Vanlife J11

Je me disais hier qu’avoir une bibliothèque me manquerait si je vivais dans un van. En réalité j’emporte une quantité de livres démesurée chaque année. J’ai été un peu plus raisonnable cette fois: 5 seulement, dont 2 BD. Hier soir, ma lampe frontale sur la tête, j’ai terminé la Synagogue de Joann Sfar. C’est une autobiographie dessinée, qui commence à son adolescence et raconte comment il devient agent de sécurité de la synagogue qu’il fréquente. 

Ce qui débute comme une lutte contre l’ennui (mieux vaut garder l’extérieur de la synagogue que compter les heures à l’intérieur) devient une lutte contre l’ennemi. Les attaques antisémites sont fréquentes en France dans les années 70, 80 et 90. Le père de Sfar, un avocat renommé, combat par la voie de la loi, et ça ne l’empêche pas de se bastonner. Joann s’endurcit à force de kung fu et de krav maga, mais il préfère toujours faire de la philosophie ou dessiner. 

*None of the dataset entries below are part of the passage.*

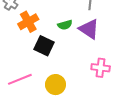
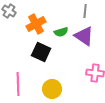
orange cross: (28, 22) -> (36, 24), moved
pink line: (20, 79) -> (18, 84), turned -70

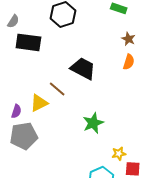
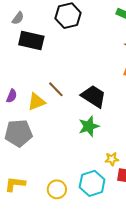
black trapezoid: (83, 68) -> (94, 96), moved
purple semicircle: (16, 111) -> (12, 96), moved

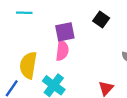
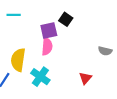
black square: (101, 20) -> (66, 19), moved

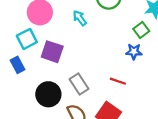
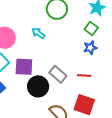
gray rectangle: (79, 84) -> (58, 74), moved
black circle: (48, 94) -> (38, 86), moved

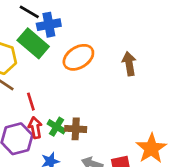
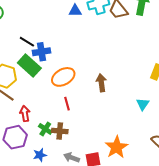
red line: (31, 102) -> (67, 104), moved
red arrow: (35, 128) -> (25, 114), moved

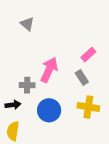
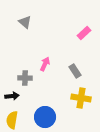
pink rectangle: (88, 55) -> (84, 33), moved
pink arrow: (49, 70) -> (45, 64), size x0.6
blue circle: (49, 110) -> (45, 117), moved

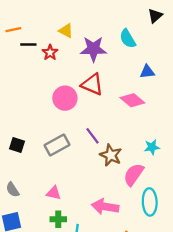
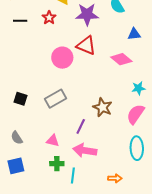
black line: (28, 45) -> (20, 21), moved
purple line: (92, 136) -> (81, 126), moved, turned 63
cyan star: (152, 147) -> (138, 88), moved
pink semicircle: (134, 175) -> (136, 114), moved
pink arrow: (105, 207) -> (85, 150), moved

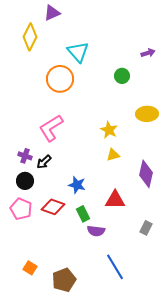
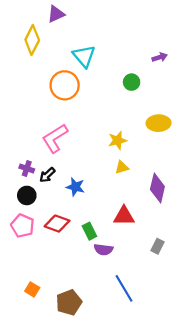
yellow star: (109, 130) -> (118, 140), turned 30
blue star: (77, 185) -> (75, 187), moved

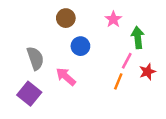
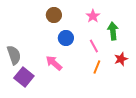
gray semicircle: (35, 58) -> (14, 55), moved
pink line: (127, 61) -> (94, 46), moved, turned -56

Joann Sfar m’est sympathique car il est mi-ashkénaze mi-séfarade, et il aime autant écrire sur ses angoisses qu’aller à la plage. Dans les dernières pages, il raconte comment lui et un de ses amis de fac, avec qui il séchait les cours pour se baigner, sont allés protester auprès de l’université de Nice lorsqu’elle a conservé dans ses rangs un étudiant en histoire condamné pour négationnisme. Il ne s’est rien passé. Il conclut que ni la loi ni la violence ne sont satisfaisantes. 

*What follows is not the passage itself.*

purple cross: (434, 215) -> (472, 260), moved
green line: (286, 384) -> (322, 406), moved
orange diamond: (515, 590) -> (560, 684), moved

« Si les extrémistes et les fanatiques montent, vous pouvez lutter contre, ou bien aller à la plage, mais vous n’arrêterez pas la vague », écrit Sfar à la fin. Même loin de Nice, cette vérité s’applique. Devant l’Atlantique avec sa houle, comme sur la Méditerranée, on voit bien que tout reflue et tout revient. On peut surfer sur les vagues, construire des châteaux de sable, mais la nature gagne toujours à la fin. À la plage on se souvient qu’on n’est rien, et c’est bien.